Reproducibility Index

Notice: The reproducibility variables underlying each score are classified using an automated LLM-based pipeline, validated against a manually labeled dataset. LLM-based classification introduces uncertainty and potential bias; scores should be interpreted as estimates. Full accuracy metrics and methodology are described in Coakley et alK. L. Coakley, T. Snelleman, H. Hoos, and O. E. Gundersen, "The embrace of open science: An analysis of a decade of AI research and 56 800 conference papers," Under Review, 2026..
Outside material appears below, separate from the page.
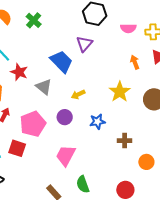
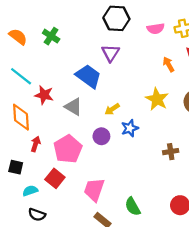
blue star: (97, 122) -> (130, 128), moved
red square: (17, 148) -> (55, 178), turned 30
pink trapezoid: (66, 155) -> (94, 190), moved

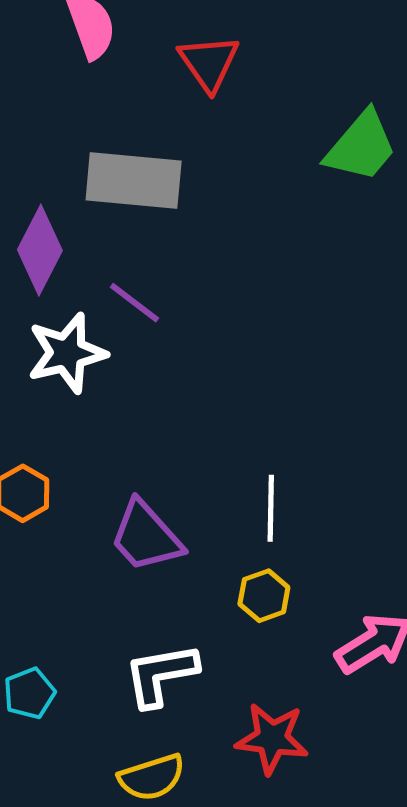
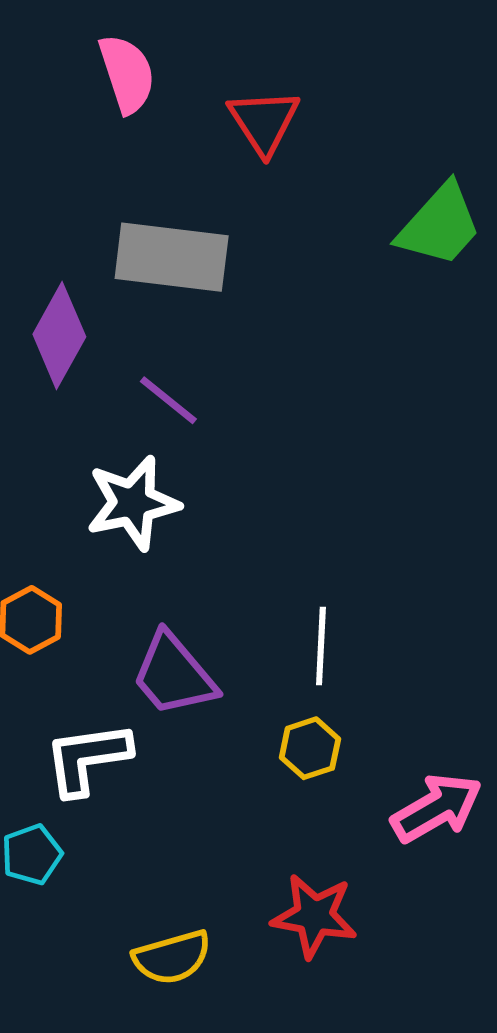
white star: (67, 353) -> (133, 503), moved
white L-shape: (161, 675) -> (87, 758), moved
Reasoning Is Not a Race: When Stopping Early Beats Going Deeper

Authors: Mohan Zhang, Jiaxuan Gao, Shusheng Xu, YI WU

NeurIPS 2025 | Venue PDF | LLM Run Details

Reproducibility Variable	Result	LLM Response
Research Type	Experimental	Across multiple math benchmarks and model scales, ZGES outperforms both standard PRM-guided beam search and the PRM-free methods. Ablation studies further highlight the advantages and robustness of ZGES s adaptive stopping mechanism. We evaluate ZGES on Long Co T models of varying scales, including Deep Seek-R1-Distill-Qwen1.5B and 7B [9]. It consistently delivers strong performance across all Beam Search configurations and achieves the best results on all evaluated benchmarks. Main Result The comparison results are presented in Figure 4. ZGES demonstrates highly competitive performance compared to the baselines, with the following notable advantages: Best Performance Across Settings. Robustness to Beam Size Scaling. Improved Performance with Reduced Computational Cost.
Researcher Affiliation	Collaboration	Mohan Zhang1 Jiaxuan Gao1 Shusheng Xu2 Yi Wu1 1IIIS, Tsinghua University 2Ant Group
Pseudocode	No	The paper describes the ZGES method in Section 4.2 with numbered steps (1-4). However, these steps are presented as regular paragraph text within a numbered list, not in a formalized pseudocode block or algorithm-like structure with specific code-like formatting or explicit labeling such as "Pseudocode" or "Algorithm".
Open Source Code	No	Does the paper provide open access to the data and code...? Answer: [No] Justification: We do not release the code, but our method is straightforward to reproduce.
Open Datasets	Yes	Evaluations are performed on three challenging math benchmarks: AMC2023, AIME2024, and AIME2025. For PRM training, we follow the settings proposed by [3]... To train hard PRM and soft PRM, we gather 9K challenging questions from the training data of the Deep Scale R project [18] by keeping problems that have non-trivial accuracy for Deep Seek-R1Distill-Qwen-7B.
Dataset Splits	No	The paper mentions using "AMC2023, AIME2024, and AIME2025" for evaluation and "9K challenging questions from the training data of the Deep Scale R project [18]" for PRM training. While the datasets are identified, the paper does not specify explicit training/validation/test splits (e.g., percentages, sample counts, or references to predefined splits) for any of these datasets used in the experiments.
Hardware Specification	No	The paper does not provide specific hardware details such as GPU models (e.g., NVIDIA A100), CPU models, or memory amounts used for running the experiments. While the NeurIPS checklist indicates that hardware details are in the appendix, a review of the appendix (B.1, B.2, B.3, C) does not reveal such specific information.
Software Dependencies	No	The paper mentions using "Deep Seek-R1-Distill-Qwen-1.5B and 7B [9]" as models, but it does not specify versions for general software libraries or environments like Python, PyTorch, TensorFlow, CUDA, or other key software components with their version numbers.
Experiment Setup	Yes	For PRM training, we follow the settings proposed by [3], including both the hard and soft configurations (details are provided in Appendix B.1). For the hyperparameter λ, we set λ = 0.6 for the 1.5B model and λ = 0 for the 7B model. In all Beam Search settings, the expansion factor is fixed to 2. In Appendix B.2, it states: starting from each candidate, we generate N subsequent trajectories (we set N = 4 in our experiments) and approximate the step quality by the proportion of trajectories that reach the correct answer.